To do
Take the lines below between the one holding "attività fisica regolare" and the one holding "riserve di energia", inclusive, and copy them exactly. Add nothing.

Dataset records
++++++++++++++++++++

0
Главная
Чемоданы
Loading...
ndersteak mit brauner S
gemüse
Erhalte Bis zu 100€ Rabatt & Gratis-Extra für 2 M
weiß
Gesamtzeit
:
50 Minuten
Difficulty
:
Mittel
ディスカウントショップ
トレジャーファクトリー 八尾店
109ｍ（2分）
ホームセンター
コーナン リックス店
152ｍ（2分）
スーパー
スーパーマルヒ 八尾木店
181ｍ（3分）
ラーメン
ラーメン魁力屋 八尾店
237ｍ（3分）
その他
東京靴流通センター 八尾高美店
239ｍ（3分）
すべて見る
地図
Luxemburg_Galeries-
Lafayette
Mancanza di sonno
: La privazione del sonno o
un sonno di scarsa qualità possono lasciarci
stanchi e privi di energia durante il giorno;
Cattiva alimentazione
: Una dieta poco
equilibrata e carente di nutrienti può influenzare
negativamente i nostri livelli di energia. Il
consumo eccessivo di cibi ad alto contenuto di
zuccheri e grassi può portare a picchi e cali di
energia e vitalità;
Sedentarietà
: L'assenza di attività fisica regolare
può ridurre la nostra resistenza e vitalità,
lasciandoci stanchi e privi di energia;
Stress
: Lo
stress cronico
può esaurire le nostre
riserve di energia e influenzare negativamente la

++++++++++++++++++++

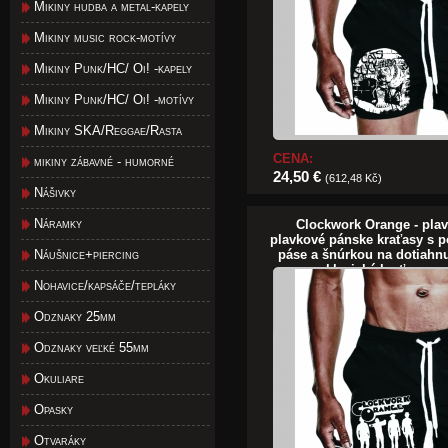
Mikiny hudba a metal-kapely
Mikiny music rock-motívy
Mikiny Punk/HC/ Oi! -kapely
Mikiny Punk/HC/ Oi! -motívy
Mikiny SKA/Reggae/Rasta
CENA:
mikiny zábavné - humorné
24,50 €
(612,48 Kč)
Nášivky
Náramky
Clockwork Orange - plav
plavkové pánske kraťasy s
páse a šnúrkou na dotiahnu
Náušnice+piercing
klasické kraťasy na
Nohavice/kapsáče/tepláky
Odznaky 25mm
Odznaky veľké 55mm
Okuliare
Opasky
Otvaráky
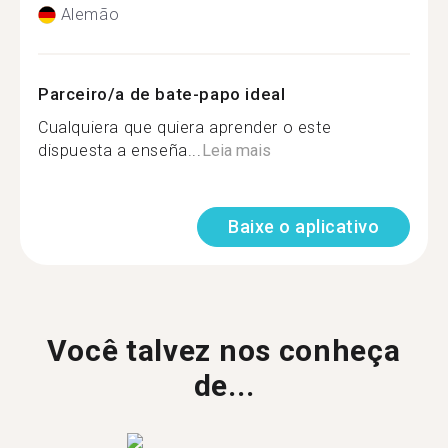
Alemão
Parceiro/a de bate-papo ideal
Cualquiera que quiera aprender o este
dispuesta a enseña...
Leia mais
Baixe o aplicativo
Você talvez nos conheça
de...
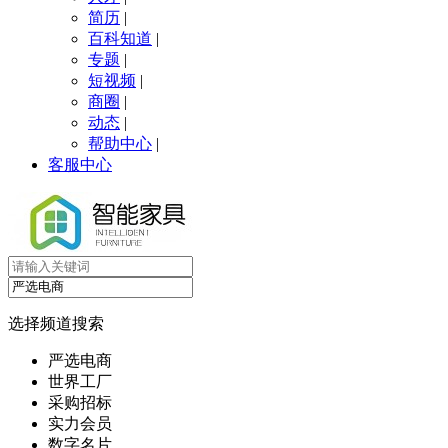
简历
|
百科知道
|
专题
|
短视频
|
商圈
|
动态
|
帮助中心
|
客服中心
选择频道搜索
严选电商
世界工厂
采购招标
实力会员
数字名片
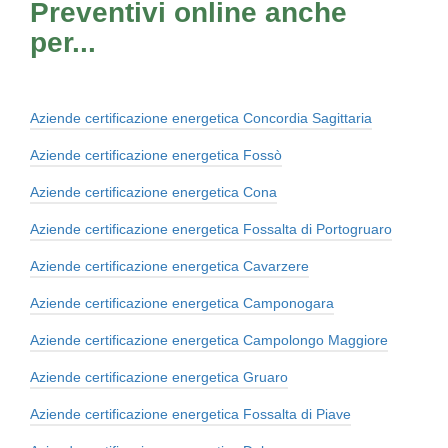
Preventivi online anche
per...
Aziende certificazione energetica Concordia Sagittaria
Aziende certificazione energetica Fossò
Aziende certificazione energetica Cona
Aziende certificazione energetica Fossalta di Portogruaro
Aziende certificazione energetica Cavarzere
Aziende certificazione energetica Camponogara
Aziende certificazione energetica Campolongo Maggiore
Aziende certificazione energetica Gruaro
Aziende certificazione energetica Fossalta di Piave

++++++++++++++++++++

Response to the exercise
: L'assenza di attività fisica regolare
può ridurre la nostra resistenza e vitalità,
lasciandoci stanchi e privi di energia;
Stress
: Lo
stress cronico
può esaurire le nostre
riserve di energia e influenzare negativamente la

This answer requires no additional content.